Fort Sherman virus

Virus classification
- (unranked): Virus
- Realm: Riboviria
- Kingdom: Orthornavirae
- Phylum: Negarnaviricota
- Class: Bunyaviricetes
- Order: Elliovirales
- Family: Peribunyaviridae
- Genus: Orthobunyavirus
- Species: Orthobunyavirus shermanense

= Fort Sherman virus =

RNA virus

Fort Sherman virus (FSV) is a single-stranded, negative sense, tri-segmented RNA virus. The virus is closely related to Cache Valley virus (CVV). There are multiple strains of the virus, each with individual characteristics including the Panama, Brazil, and Argentina strains. Of the three strains, the Panama strain is the only reassortment of them. Research suggests reassortment during the genealogy of the Panama strain.
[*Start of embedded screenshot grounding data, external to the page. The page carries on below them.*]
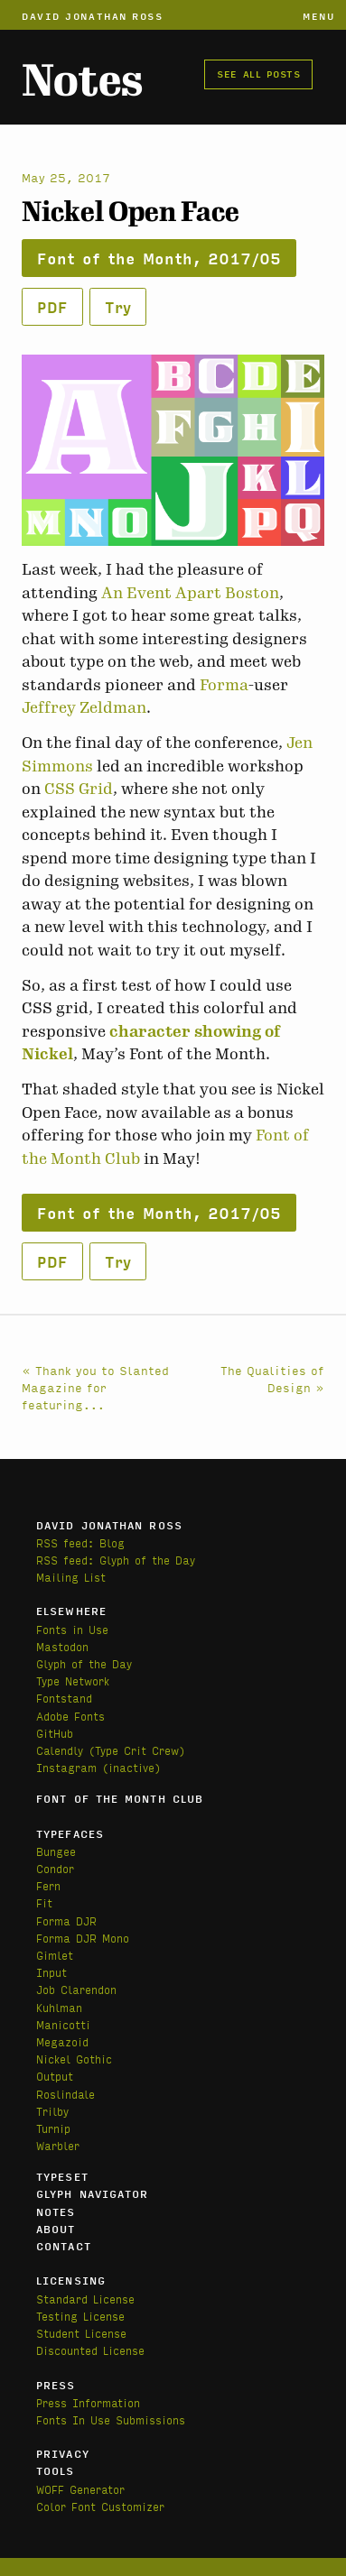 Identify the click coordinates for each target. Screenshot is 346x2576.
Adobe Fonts (70, 1715)
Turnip (53, 2128)
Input (51, 1972)
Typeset (62, 2176)
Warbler (57, 2145)
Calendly (62, 1750)
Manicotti (63, 2024)
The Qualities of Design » (272, 1378)
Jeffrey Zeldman (84, 707)
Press (56, 2384)
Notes (82, 80)
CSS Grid (78, 789)
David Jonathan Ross (93, 15)
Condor (55, 1868)
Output (54, 2075)
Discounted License (90, 2350)
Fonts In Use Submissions (110, 2419)
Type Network (72, 1680)
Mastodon (62, 1646)
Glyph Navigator (92, 2193)
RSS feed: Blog (80, 1542)
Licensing (71, 2280)
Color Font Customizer (100, 2506)
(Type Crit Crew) (137, 1750)
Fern (48, 1885)
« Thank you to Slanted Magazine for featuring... (95, 1386)
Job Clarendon (76, 1989)
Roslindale (65, 2094)
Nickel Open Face (130, 212)
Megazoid (62, 2041)
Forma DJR (66, 1920)
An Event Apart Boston (190, 593)
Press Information (88, 2402)
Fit (44, 1902)
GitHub (54, 1733)
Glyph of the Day (84, 1663)
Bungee (56, 1851)
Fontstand (64, 1697)
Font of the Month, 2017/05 (159, 257)
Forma (224, 685)
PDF (52, 306)
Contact (63, 2245)
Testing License (80, 2315)
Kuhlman (59, 2007)
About (56, 2228)
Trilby (52, 2111)
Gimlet (54, 1955)
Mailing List (71, 1576)
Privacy (62, 2453)
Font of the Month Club (119, 1798)
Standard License (85, 2298)
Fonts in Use (72, 1629)
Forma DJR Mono (82, 1937)
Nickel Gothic (74, 2058)
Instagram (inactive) (98, 1767)
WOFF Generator (80, 2489)
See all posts (258, 73)
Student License (81, 2333)
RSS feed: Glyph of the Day (115, 1559)
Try (118, 306) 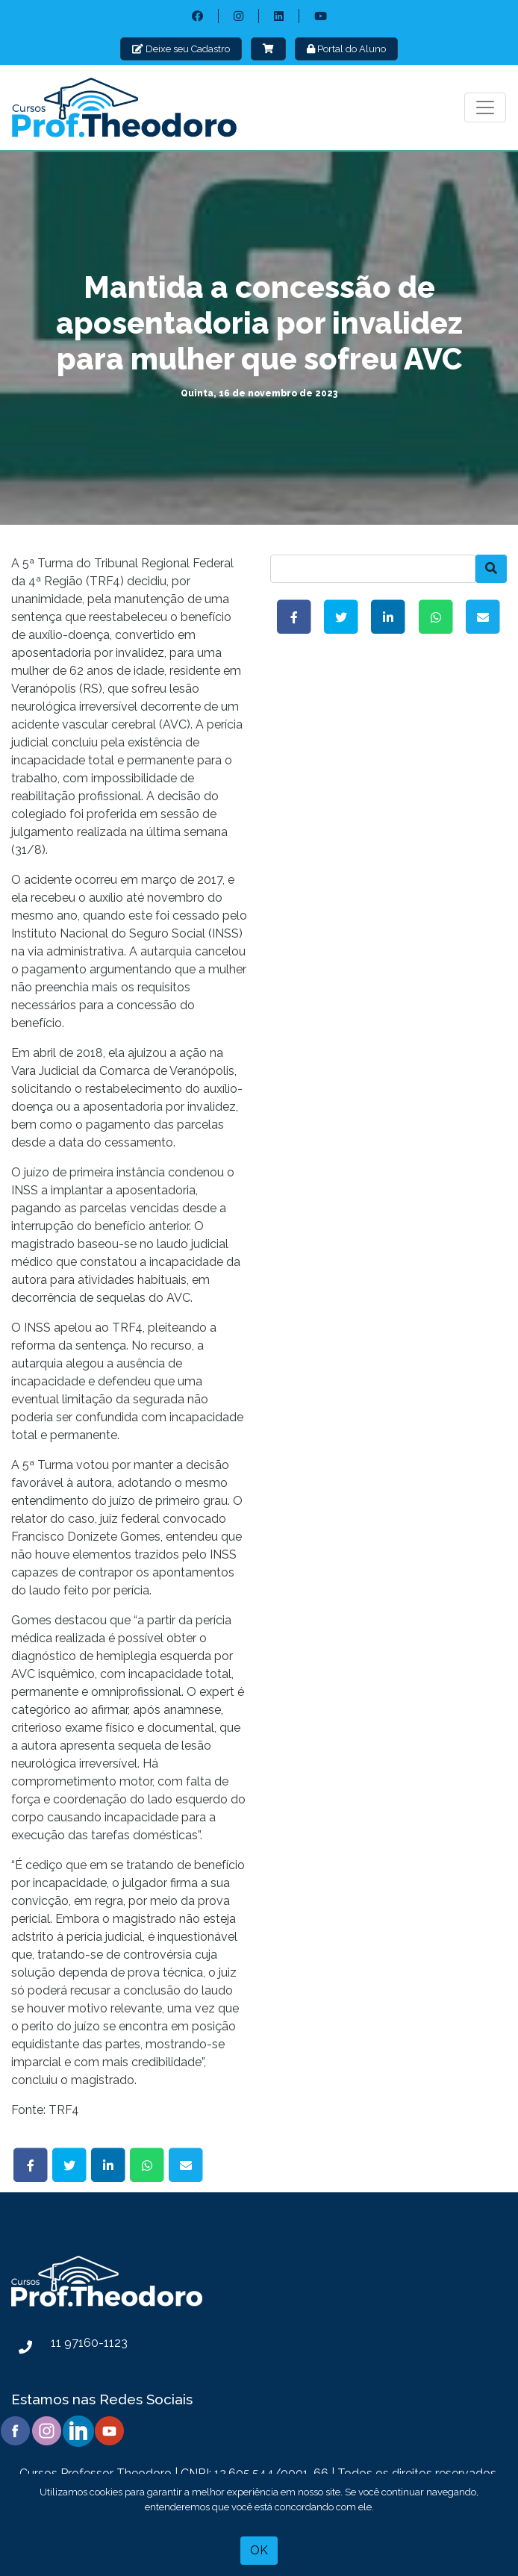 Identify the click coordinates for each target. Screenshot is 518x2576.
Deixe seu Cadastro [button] (181, 48)
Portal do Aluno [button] (346, 48)
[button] (268, 49)
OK (259, 2550) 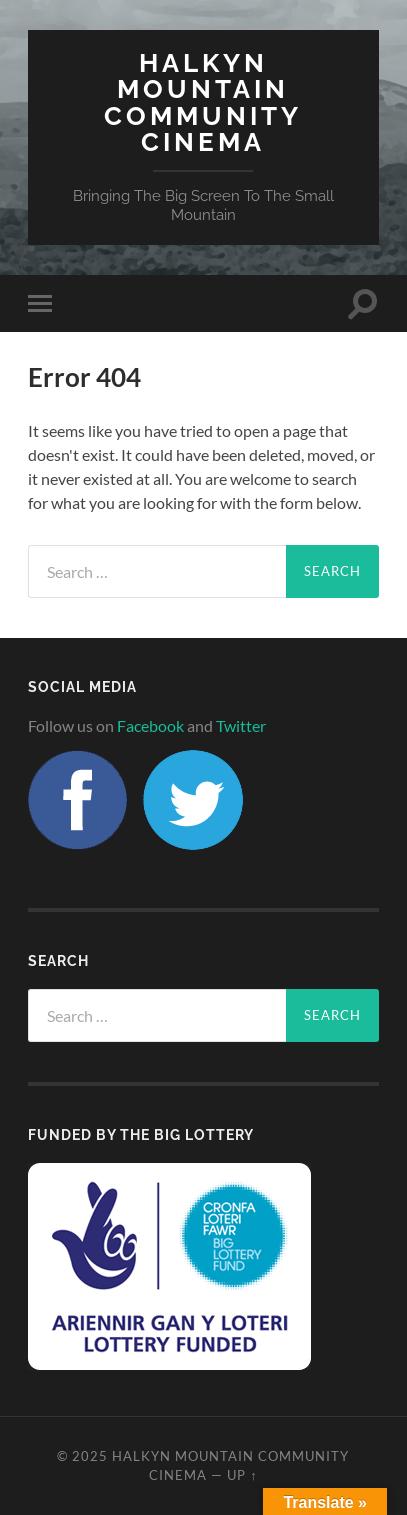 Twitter (241, 725)
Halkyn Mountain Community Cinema (203, 102)
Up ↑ (242, 1475)
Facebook (150, 725) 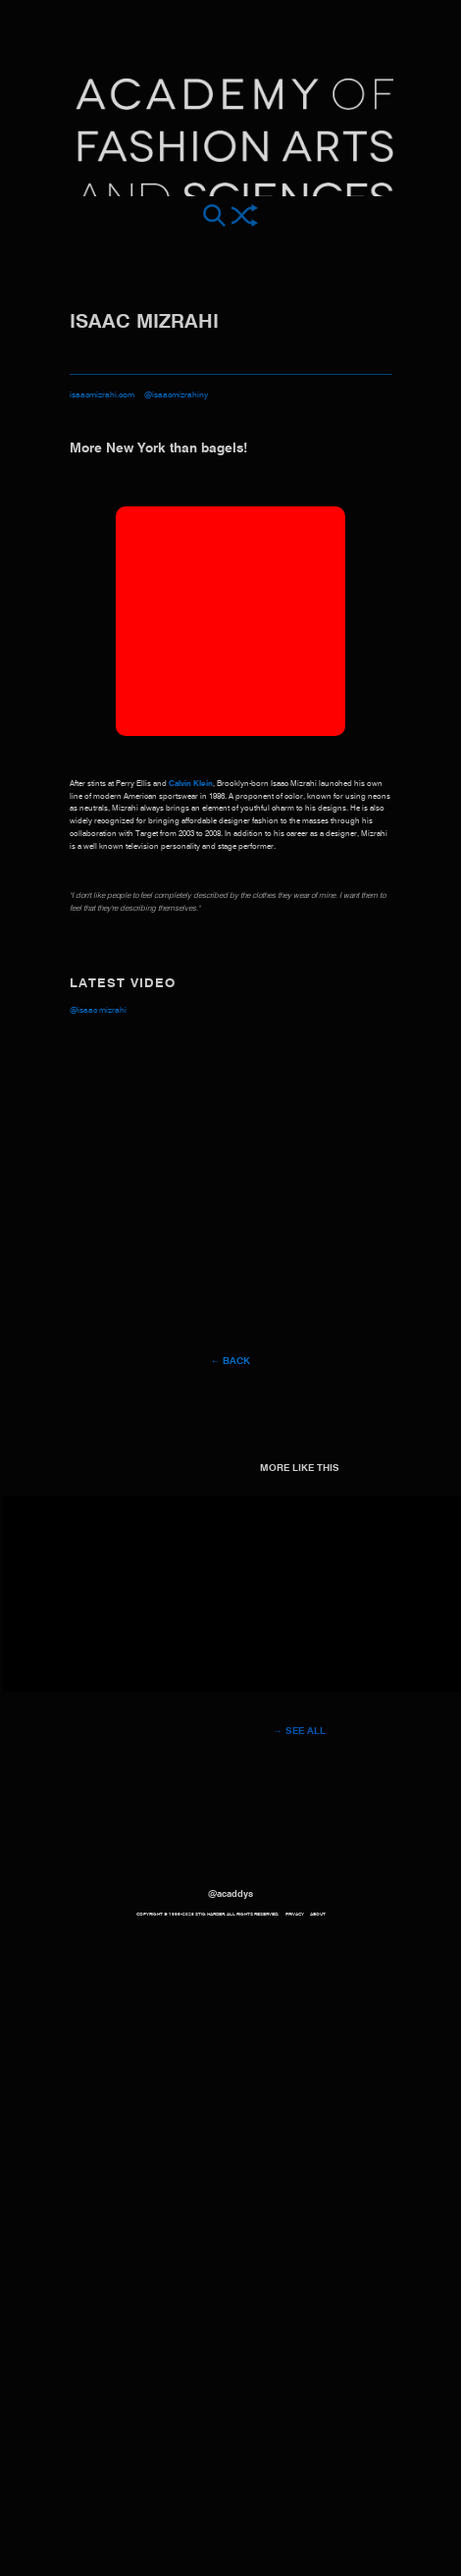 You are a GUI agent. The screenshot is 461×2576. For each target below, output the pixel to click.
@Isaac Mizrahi (98, 1010)
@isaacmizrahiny (176, 395)
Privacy (294, 1914)
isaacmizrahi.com (102, 395)
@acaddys (230, 1894)
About (318, 1914)
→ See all (299, 1731)
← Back (231, 1361) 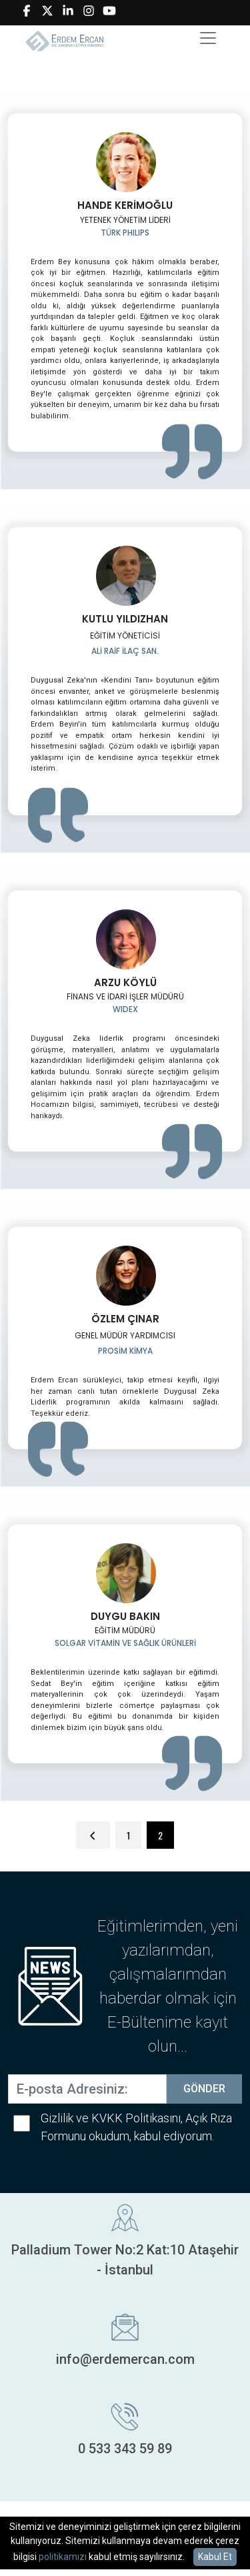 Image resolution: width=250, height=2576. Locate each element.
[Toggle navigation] (208, 38)
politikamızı (63, 2556)
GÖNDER (204, 2088)
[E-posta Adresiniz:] (87, 2089) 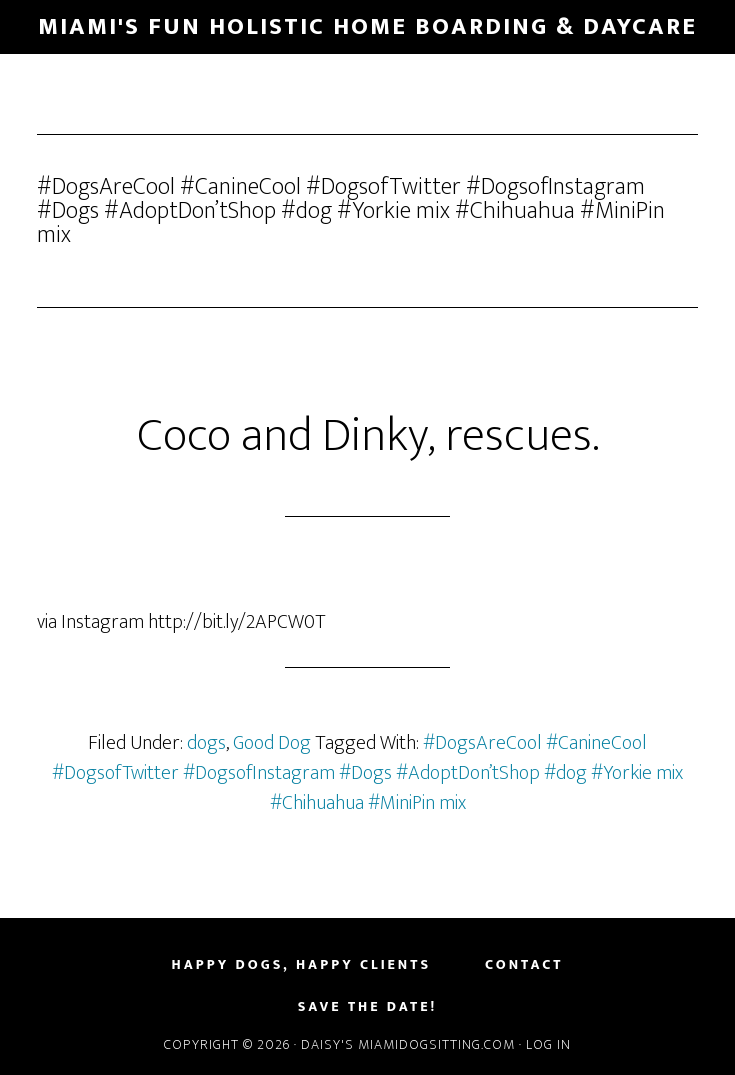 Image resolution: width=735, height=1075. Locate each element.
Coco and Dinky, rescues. (368, 436)
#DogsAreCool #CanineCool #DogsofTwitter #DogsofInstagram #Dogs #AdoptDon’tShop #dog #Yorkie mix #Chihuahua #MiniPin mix (367, 773)
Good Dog (272, 743)
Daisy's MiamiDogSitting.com (410, 1044)
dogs (206, 743)
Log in (548, 1044)
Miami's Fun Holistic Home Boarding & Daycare (367, 27) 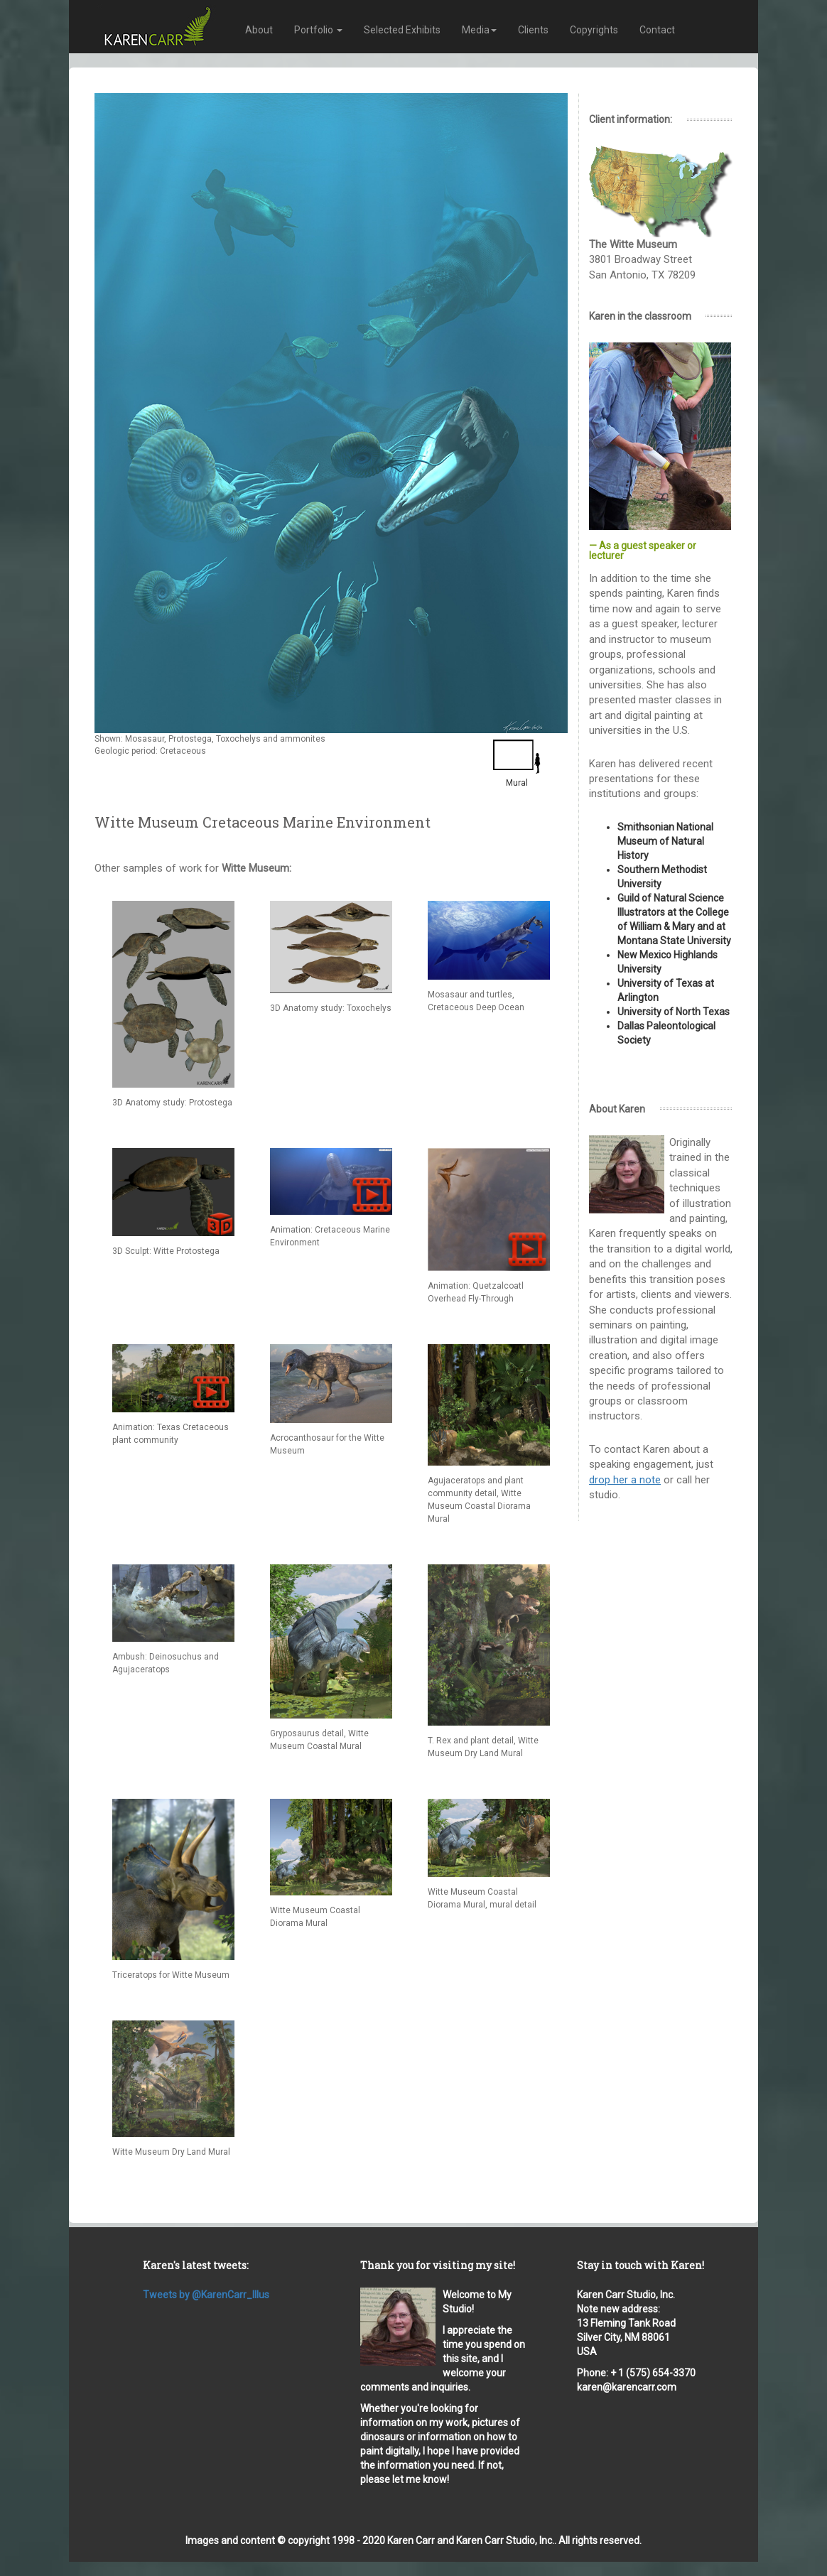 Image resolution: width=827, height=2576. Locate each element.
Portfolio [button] (318, 30)
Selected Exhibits (402, 30)
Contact (657, 30)
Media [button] (479, 30)
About (259, 30)
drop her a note (625, 1479)
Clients (533, 30)
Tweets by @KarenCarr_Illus (206, 2294)
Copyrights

This was found while analyzing the M segment of the virus in which the Brazil and Argentina strains closely matched while the Panama strain matched closely with CVV. The L and S segments matched closely for all three strains.

== Transmission ==
Three different species have been found to contain Fort Sherman virus which are humans, horses, and mosquitos. Currently, it is unknown whether the divergent South American strains of the virus are able to be transmitted to humans.

== Symptoms ==
Symptoms in humans include fever, muscle pain, sore throat, and malaise.

== Geography ==
Fort Sherman virus is found in a geographic range of more than 7,000 km, solely in South America. Countries containing the virus include Panama, Brazil, and Argentina.

== History ==
The Fort Sherman virus was first isolated in 1985 by Joseph A. Mangiafico from a 36 year-old male US soldier in Panama.